Specifically he saw himself as a royal emissary of sorts - one who would
proclaim the name of Messiah where it has not yet been heard. Wright also
describes his self-understood role as that of a pioneer for the gospel.
Practically this vocation worked it self
out through many familiar pauline stories. Paul would stand before many crowds
in the Gentile world and declare to a world full of idols that there was a
“living God who had made heaven and earth and who now called all people to
account.” (p. 163) He even would proclaim this to people for whom idolatry was
an economic necessity. Paul’s vocation worked itself out in his admonition to
the Thessalonians that they continue to love (agape) one another even more than
they already do; redefining social and economic responsibility around the
family of God rather than the household or business. Paul continually tell the
church that they represented a “new model of what it meant to be human;” (p.

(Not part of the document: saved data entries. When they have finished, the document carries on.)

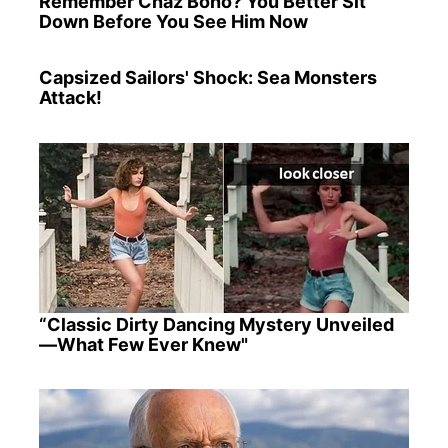
Remember Chaz Bono? You Better Sit
Down Before You See Him Now
Capsized Sailors' Shock: Sea Monsters
Attack!
“Classic Dirty Dancing Mystery Unveiled
—What Few Ever Knew"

165) and that more than anything, being being in Messiah, being in the Church,
meant a commitment to unity within the body. For Wight, one of the best
examples of this commitment to unity lay in Paul’s collection. By asking
Gentiles to give to support Jews (who they hadn’t even met) was the most
ambitious plan imaginable for fostering unity. Especially knowing that “at the
end of the day, the church in Jerusalem might well refuse the gift, since it
had come precisely from uncircumcised people, and might well be reckoned to be
tainted, to have the smell of idolatry still upon it.” (p. 167)

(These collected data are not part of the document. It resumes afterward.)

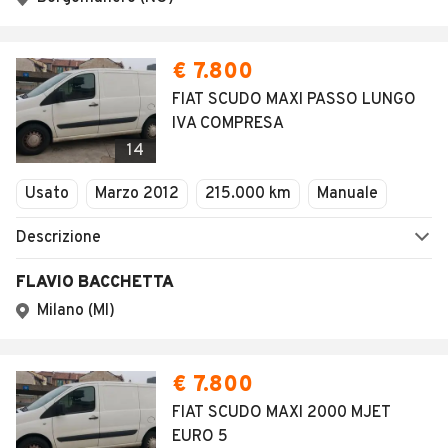
€ 7.800
FIAT SCUDO MAXI PASSO LUNGO
IVA COMPRESA
14
Usato
Marzo 2012
215.000 km
Manuale
Descrizione
FLAVIO BACCHETTA
Milano (MI)
€ 7.800
FIAT SCUDO MAXI 2000 MJET
EURO 5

The practical outworking of Paul’s end
times outlook show up in several places too. The first one Wright mentions is
his admonition to lazy Thessalonians to get back to work. The imminent arrival
of Messiah was no excuse to stop being productive and mooch off the labour of
other brothers and sisters in the faith - Paul modelled that in his own tent-making
enterprise. It also shows up in 1 Thessalonians 2 which Wright sees as a
reference to Roman judgment on Jerusalem akin to what is seen in Mark 13.
Paul’s urgency in building unity between Jewish and Gentile Christians stems
from the understanding that he has less than a generation before the greatest
test of that unity comes upon them with the Roman persecution that will be
blamed on the church. (p. 170)
Before he wraps things up, Wright returns
to his '5-Act Play' model of God’s unfolding story, in which we (and Paul) are
actors in the fifth and final act. This act begins with the resurrection and
Pentecost and ends (as we already know) with the return of Messiah - but until
that ending comes, we are called as actors to improvise the script that will get
us to that end. Specifically Wright makes the point about improvisation that
“no musician would ever suppose that improvising means playing out of tune or
time. On the contrary, it means knowing extremely well where one is in the
implicit structure, and listening intently to other players so that what we all
do together, however spontaneously, makes sense as a whole.” (p. 172) Wright then ends by deconstructing three
central planks of modernity and redefining them around Paul’s understanding of
reality. The self becomes less about thinking (I think therefore I am) and more
about loving (Wright says, I love therefore I am); knowledge becomes less about
objectivity (or the postmodern trend toward subjectivity) and more about love.
Knowing and being known are defined around affirming Otherness with love. (p.
173) And then finally Wright challenges the grand narrative of modernity of
progress and claims, once again, that Paul changes that narrative to one of
love.
So ends, N.T. Wright’s “Paul in Fresh
Perspective”. Thanks for following along with me in these chapter summaries.
It’s been helpful for me in preparing for my upcoming course and I hope it’s
been helpful for you as well. I promise in the coming weeks to get back to
something more akin to my usual blogging habits. Until then, be blessed.